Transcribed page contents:
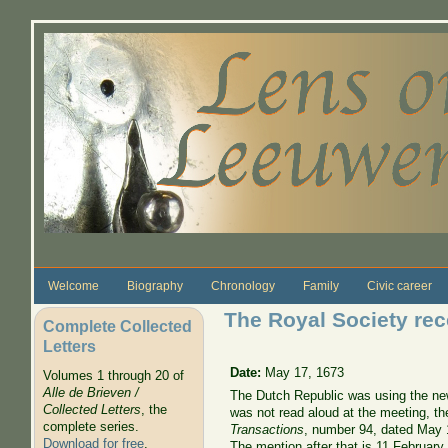
Skip to main content
Welcome
Biography
Chronology
Family
Civic career
The Royal Society rec
Complete Collected
Letters
Date:
May 17, 1673
Volumes 1 through 20 of
Alle de Brieven /
The Dutch Republic was using the new 
Collected Letters
, the
was not read aloud at the meeting, th
complete series.
Transactions
, number 94, dated May 
Download for free
.
The mention after that is 11 February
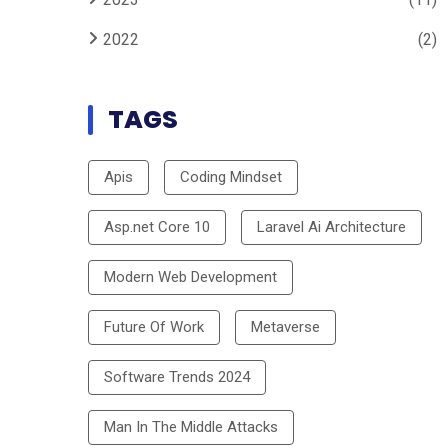
2022
(2)
TAGS
Apis
Coding Mindset
Asp.net Core 10
Laravel Ai Architecture
Modern Web Development
Future Of Work
Metaverse
Software Trends 2024
Man In The Middle Attacks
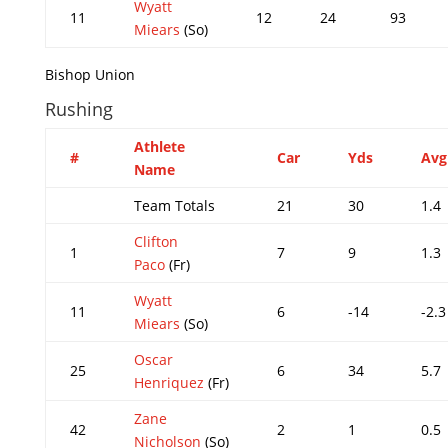
Wyatt
11
12
24
93
Miears
(So)
Bishop Union
Rushing
Athlete
#
Car
Yds
Avg
Name
Team Totals
21
30
1.4
Clifton
1
7
9
1.3
Paco
(Fr)
Wyatt
11
6
-14
-2.3
Miears
(So)
Oscar
25
6
34
5.7
Henriquez
(Fr)
Zane
42
2
1
0.5
Nicholson
(So)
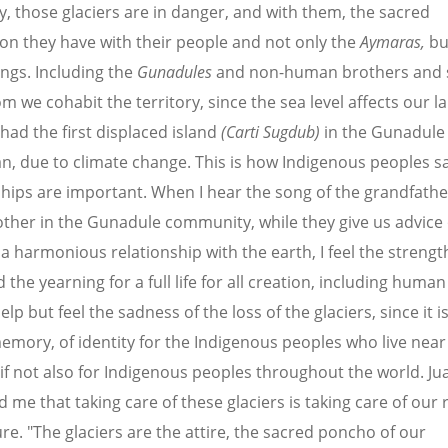
y, those glaciers are in danger, and with them, the sacred
on they have with their people and not only the
Aymaras,
bu
ings. Including the
Gunadules
and
non-human brothers and s
m we cohabit the territory
, since the sea level affects our l
 had the first displaced island
(Carti Sugdub)
in the Gunadule
n, due to climate change. This is how Indigenous peoples say
ships are important. When I hear the song of the grandfath
her in the Gunadule community, while they give us advice
n a harmonious relationship with the earth, I feel the strengt
the yearning for a full life for all creation, including human 
lp but feel the sadness of the loss of the glaciers, since it is
memory, of identity for the Indigenous peoples who live near
; if not also for Indigenous peoples throughout the world. Ju
me that taking care of these glaciers is taking care of our r
ure. "The glaciers are the attire, the sacred poncho of our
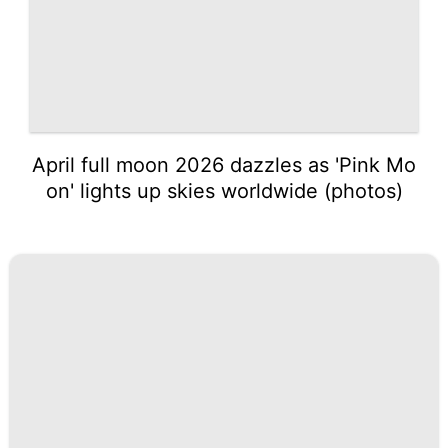
April full moon 2026 dazzles as 'Pink Mo
on' lights up skies worldwide (photos)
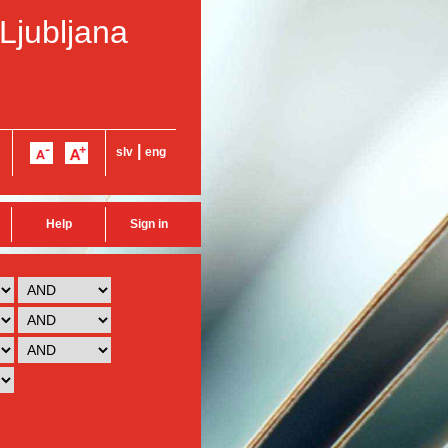
 Ljubljana
|
slv
eng
Help
Sign in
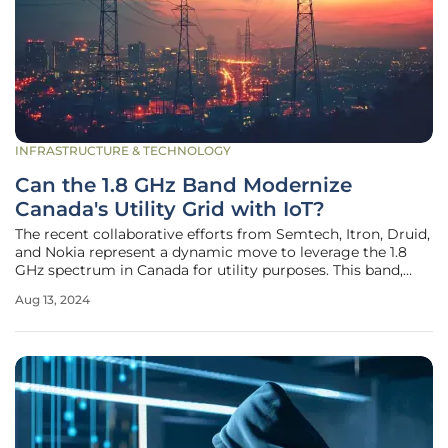
INFRASTRUCTURE & TECHNOLOGY
Can the 1.8 GHz Band Modernize
Canada's Utility Grid with IoT?
The recent collaborative efforts from Semtech, Itron, Druid,
and Nokia represent a dynamic move to leverage the 1.8
GHz spectrum in Canada for utility purposes. This band,
reserved exclusively for power utilities, holds potential to
Aug 13, 2024
revolutionize the national grid through advanced metering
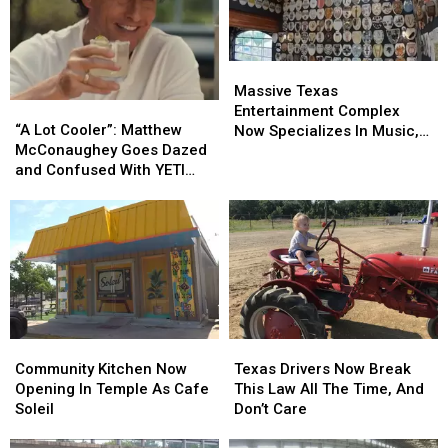
Massive
Massive
Texas
Texas
Massive Texas
“A
“A
Entertainment
Entertainment
Entertainment Complex
Lot
Lot
Complex
Complex
“A Lot Cooler”: Matthew
Now Specializes In Music,
Cooler”:
Cooler”:
Now
Now
McConaughey Goes Dazed
Food & Toilets
Matthew
Matthew
Specializes
Specializes
and Confused With YETI
McConaughey
McConaughey
In
In
Cooler
Goes
Goes
Music,
Music,
Dazed
Dazed
Food
Food
and
and
&
&
Confused
Confused
Toilets
Toilets
With
With
YETI
YETI
Cooler
Cooler
Community
Community
Texas
Texas
Kitchen
Kitchen
Drivers
Drivers
Community Kitchen Now
Texas Drivers Now Break
Now
Now
Now
Now
Opening In Temple As Cafe
This Law All The Time, And
Opening
Opening
Break
Break
Soleil
Don’t Care
In
In
This
This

» **Aim of the task**: The whole of the data needs to be copied word for word, though not its pictures.

» **Response area**:
Skip to main content
Welcome
Biography
Chronology
Family
Civic career
The Royal Society rec
Complete Collected
Letters
Date:
May 17, 1673
Volumes 1 through 20 of
Alle de Brieven /
The Dutch Republic was using the new 
Collected Letters
, the
was not read aloud at the meeting, th
complete series.
Transactions
, number 94, dated May 
Download for free
.
The mention after that is 11 February
2022
(2)
TAGS
Apis
Coding Mindset
Asp.net Core 10
Laravel Ai Architecture
Modern Web Development
Future Of Work
Metaverse
Software Trends 2024
Man In The Middle Attacks
Wyatt
11
12
24
93
Miears
(So)
Bishop Union
Rushing
Athlete
#
Car
Yds
Avg
Name
Team Totals
21
30
1.4
Clifton
1
7
9
1.3
Paco
(Fr)
Wyatt
11
6
-14
-2.3
Miears
(So)
Oscar
25
6
34
5.7
Henriquez
(Fr)
Zane
42
2
1
0.5
Nicholson
(So)
y, those glaciers are in danger, and with them, the sacred
on they have with their people and not only the
Aymaras,
bu
ings. Including the
Gunadules
and
non-human brothers and s
m we cohabit the territory
, since the sea level affects our l
 had the first displaced island
(Carti Sugdub)
in the Gunadule
n, due to climate change. This is how Indigenous peoples say
ships are important. When I hear the song of the grandfath
her in the Gunadule community, while they give us advice
n a harmonious relationship with the earth, I feel the strengt
the yearning for a full life for all creation, including human 
lp but feel the sadness of the loss of the glaciers, since it is
memory, of identity for the Indigenous peoples who live near
; if not also for Indigenous peoples throughout the world. Ju
me that taking care of these glaciers is taking care of our r
ure. "The glaciers are the attire, the sacred poncho of our
April full moon 2026 dazzles as 'Pink Mo
on' lights up skies worldwide (photos)
 Ljubljana
|
slv
eng
Help
Sign in
INFRASTRUCTURE & TECHNOLOGY
Can the 1.8 GHz Band Modernize
Canada's Utility Grid with IoT?
The recent collaborative efforts from Semtech, Itron, Druid,
and Nokia represent a dynamic move to leverage the 1.8
GHz spectrum in Canada for utility purposes. This band,
reserved exclusively for power utilities, holds potential to
Aug 13, 2024
revolutionize the national grid through advanced metering
Massive
Massive
Texas
Texas
Massive Texas
“A
“A
Entertainment
Entertainment
Entertainment Complex
Lot
Lot
Complex
Complex
“A Lot Cooler”: Matthew
Now Specializes In Music,
Cooler”:
Cooler”:
Now
Now
McConaughey Goes Dazed
Food & Toilets
Matthew
Matthew
Specializes
Specializes
and Confused With YETI
McConaughey
McConaughey
In
In
Cooler
Goes
Goes
Music,
Music,
Dazed
Dazed
Food
Food
and
and
&
&
Confused
Confused
Toilets
Toilets
With
With
YETI
YETI
Cooler
Cooler
Community
Community
Texas
Texas
Kitchen
Kitchen
Drivers
Drivers
Community Kitchen Now
Texas Drivers Now Break
Now
Now
Now
Now
Opening In Temple As Cafe
This Law All The Time, And
Opening
Opening
Break
Break
Soleil
Don’t Care
In
In
This
This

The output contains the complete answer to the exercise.